The Switch port of Virtua Racing first appeared on the Japanese Nintendo eShop at the beginning of the March. It's now available in all key territories, so we thought we'd republish our existing coverage to remind you about what makes this conversion so great.
First released in 1992, Virtua Racing ushered in a new era for Sega trading super-scaler technology for full on 3D polygon graphics and now, thanks to the wizards at Japanese developer M2, Virtua Racing returns for Nintendo Switch - and if you're into arcade racing, I highly recommend that you check it out. This new Sega Ages release replicates and enhances AM2's original masterpiece while introducing support for higher resolutions, higher frame-rates, increased draw distances and local split-screen for up to eight players.
The choice of Virtua Racing for the full-on M2 treatment is inspired. During the heyday of the arcade, companies such as Namco and Sega moved into the pseudo-3D space releasing new, more advanced games at a regular interval. Classics such as Pole Position from Namco and 1986's seminal Outrun really set the standard for what a driving game could be. With the camera placed behind the car, it was now possible to deliver a more realistic three-dimensional experience even if these games ultimately relied on 2D sprites. By the end of the decade, however, companies were beginning to experiment with real 3D graphics using polygons. This almost experimental time resulted in some expensive and exotic machines that produced convincingly 3D visuals at a relatively low frame-rate. It was a magical time.
Virtua Racing arrived in August 1992 and single-handedly ushered in a new era for Sega and real-time 3D graphics. It wasn't the first polygonal racing game, but it offered key improvements that made for something far more impressive than anything released prior. Virtua Racing was the first game created for Sega's new CG Board - later christened Model 1 when development on the next-generation Model 2 board began. Sega developed Model 1 internally starting in 1990 aiming to best Namco's System 21 board, which powered various polygonal games including titles such as Winning Run.
Virtua Racing itself started as an experiment designed to test the hardware's capabilities, but the idea was too good to sit on and it was ultimately developed into a full game. Through a modern lens, however, it may not seem like much but for 1992, it was a revelation. Simply put - it was the smoothest, most detailed polygonal game anyone had laid eyes on. It looked and moved unlike anything else.Part of this stems from performance. The expensive CG board could display the fully 3D environments of Virtua Racing at 30 frames per second - double that of Namco's earlier Winning Run. While this would quickly be superseded with the even more impressive Daytona USA, it was an important step in delivering fluid gameplay in a 3D world.

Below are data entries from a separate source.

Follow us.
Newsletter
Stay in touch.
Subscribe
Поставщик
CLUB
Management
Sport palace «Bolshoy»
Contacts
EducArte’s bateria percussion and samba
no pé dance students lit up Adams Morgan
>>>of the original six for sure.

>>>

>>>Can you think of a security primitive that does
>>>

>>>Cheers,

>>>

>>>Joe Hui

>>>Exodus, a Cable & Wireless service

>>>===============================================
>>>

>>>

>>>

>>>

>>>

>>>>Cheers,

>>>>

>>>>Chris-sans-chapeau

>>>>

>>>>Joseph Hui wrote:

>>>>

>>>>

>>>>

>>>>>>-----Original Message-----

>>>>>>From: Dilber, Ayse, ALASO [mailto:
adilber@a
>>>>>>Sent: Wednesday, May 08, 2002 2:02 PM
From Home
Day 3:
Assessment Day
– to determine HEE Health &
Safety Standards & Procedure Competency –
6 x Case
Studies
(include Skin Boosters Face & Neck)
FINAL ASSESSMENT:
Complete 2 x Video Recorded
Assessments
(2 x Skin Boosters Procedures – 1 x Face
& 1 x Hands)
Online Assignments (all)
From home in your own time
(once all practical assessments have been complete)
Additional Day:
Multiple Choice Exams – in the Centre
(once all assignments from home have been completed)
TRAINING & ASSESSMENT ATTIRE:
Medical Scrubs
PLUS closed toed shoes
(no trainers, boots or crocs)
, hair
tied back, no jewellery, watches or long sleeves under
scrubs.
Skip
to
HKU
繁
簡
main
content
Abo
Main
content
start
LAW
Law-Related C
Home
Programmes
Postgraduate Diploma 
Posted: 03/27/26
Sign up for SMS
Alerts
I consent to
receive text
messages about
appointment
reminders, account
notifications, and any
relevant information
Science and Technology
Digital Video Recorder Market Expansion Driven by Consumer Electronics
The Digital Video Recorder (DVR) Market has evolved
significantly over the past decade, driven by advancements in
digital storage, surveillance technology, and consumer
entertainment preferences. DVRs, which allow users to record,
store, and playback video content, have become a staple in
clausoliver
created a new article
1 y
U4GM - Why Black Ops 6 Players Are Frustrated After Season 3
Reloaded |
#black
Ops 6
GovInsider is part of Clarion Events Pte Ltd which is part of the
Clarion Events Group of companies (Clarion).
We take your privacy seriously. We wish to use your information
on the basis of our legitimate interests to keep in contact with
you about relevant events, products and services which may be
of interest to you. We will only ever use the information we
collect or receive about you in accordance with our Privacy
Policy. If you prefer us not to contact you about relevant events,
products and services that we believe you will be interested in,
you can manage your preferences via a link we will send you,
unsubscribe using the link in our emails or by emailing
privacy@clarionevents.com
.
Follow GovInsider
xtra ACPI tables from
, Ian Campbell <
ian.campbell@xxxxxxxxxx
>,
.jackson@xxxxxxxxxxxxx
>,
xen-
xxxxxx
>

Secondly, while Virtua Racing relies entirely on flat-shaded polygons, the number of polygons used to build its world and vehicles was a step up from any other 3D game at the time. Then there is the cabinet itself - in its deluxe format, Virtua Racing is, as far as I can determine, the first arcade game designed with a 16:9 widescreen monitor. Monitors and televisions of this era were almost universally 4:3 but this widescreen display truly opened the field of view leading to a more immersive experience.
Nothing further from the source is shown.